EXERCISE AIM:
Print them exactly: the lines from the beginning of the entries below through the line that contains "Las cookies de", and only those, with the pictures left out.

INFORMATION PROVIDED:
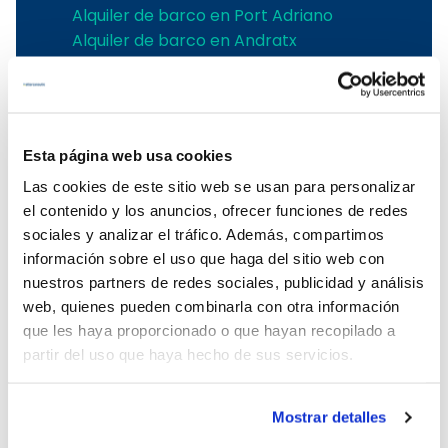
Alquiler de barco en Port Adriano
Alquiler de barco en Andratx
Alquiler de barco en Soller
Alquiler de velero en Pollensa
Alquiler de barco en Alcudia
Alquiler de barcos en Pollensa
Esta página web usa cookies
Alquiler barcos Puerto de Andratx
Las cookies de este sitio web se usan para personalizar
Alquiler de barcos en Palma de
el contenido y los anuncios, ofrecer funciones de redes
Mallorca
sociales y analizar el tráfico. Además, compartimos
Alquiler embarcaciones Mallorca
información sobre el uso que haga del sitio web con
Alquiler de barcos en Puerto Portals
nuestros partners de redes sociales, publicidad y análisis
Alquiler de barcos con patrón en
web, quienes pueden combinarla con otra información
Mallorca
que les haya proporcionado o que hayan recopilado a
Alquiler de barcos en el Club de Mar
partir del uso que haya hecho de sus servicios.
Alquiler de barcos en Port de Soller
Alquiler de barcos sin licencia en
Mallorca
Mostrar detalles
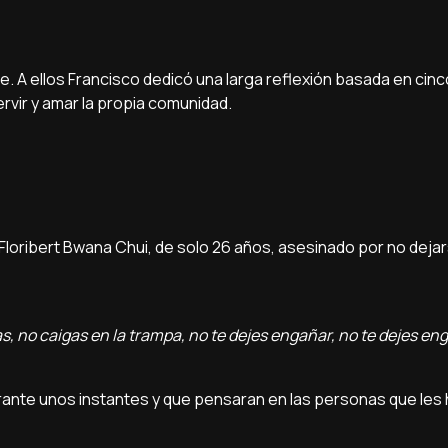
. A ellos Francisco dedicó una larga reflexión basada en cinc
ervir y amar la propia comunidad.
loribert Bwana Chui, de solo 26 años, asesinado por no deja
, no caigas en la trampa, no te dejes engañar, no te dejes engu
urante unos instantes y que pensaran en las personas que les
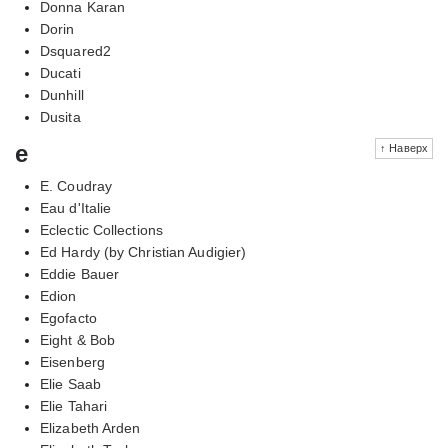
Donna Karan
Dorin
Dsquared2
Ducati
Dunhill
Dusita
e
↑ Наверх
E. Coudray
Eau d'Italie
Eclectic Collections
Ed Hardy (by Christian Audigier)
Eddie Bauer
Edion
Egofacto
Eight & Bob
Eisenberg
Elie Saab
Elie Tahari
Elizabeth Arden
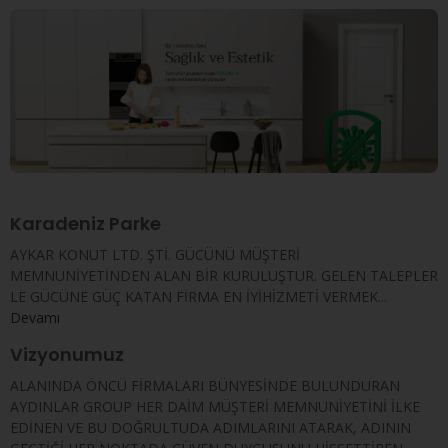
Karadeniz Parke
AYKAR KONUT LTD. ŞTİ. GÜCÜNÜ MÜŞTERİ
MEMNUNİYETİNDEN ALAN BİR KURULUŞTUR. GELEN TALEPLER
LE GÜCÜNE GÜÇ KATAN FİRMA EN İYİHİZMETİ VERMEK...
Devamı
Vizyonumuz
ALANINDA ÖNCÜ FİRMALARI BÜNYESİNDE BULUNDURAN
AYDINLAR GROUP HER DAİM MÜŞTERİ MEMNUNİYETİNİ İLKE
EDİNEN VE BU DOĞRULTUDA ADIMLARINI ATARAK, ADININ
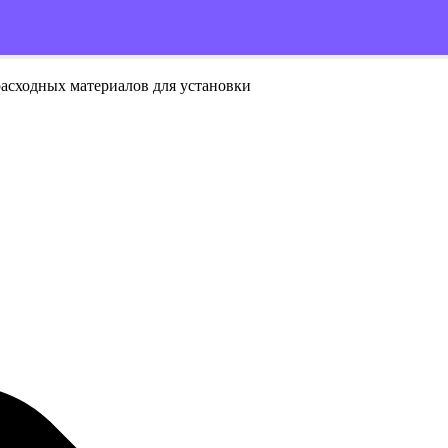
расходных материалов для установки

TASK OUTPUT:
Alquiler de barco en Port Adriano
Alquiler de barco en Andratx
Alquiler de barco en Soller
Alquiler de velero en Pollensa
Alquiler de barco en Alcudia
Alquiler de barcos en Pollensa
Esta página web usa cookies
Alquiler barcos Puerto de Andratx
Las cookies de este sitio web se usan para personalizar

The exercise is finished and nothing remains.